== Extracted page text data ==
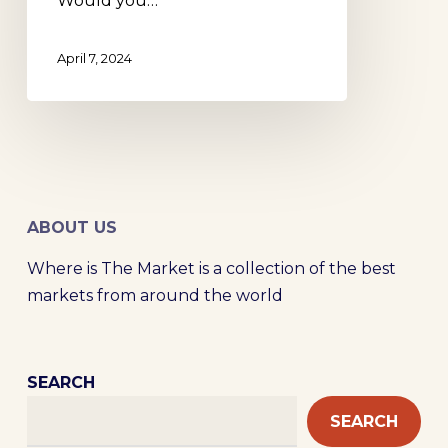
Would you…
April 7, 2024
ABOUT US
Where is The Market is a collection of the best
markets from around the world
SEARCH
SEARCH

== Instructions for the task ==
All the lines above must be written out exactly, without a single picture.

== Answer to the exercise ==
Would you…
April 7, 2024
ABOUT US
Where is The Market is a collection of the best
markets from around the world
SEARCH
SEARCH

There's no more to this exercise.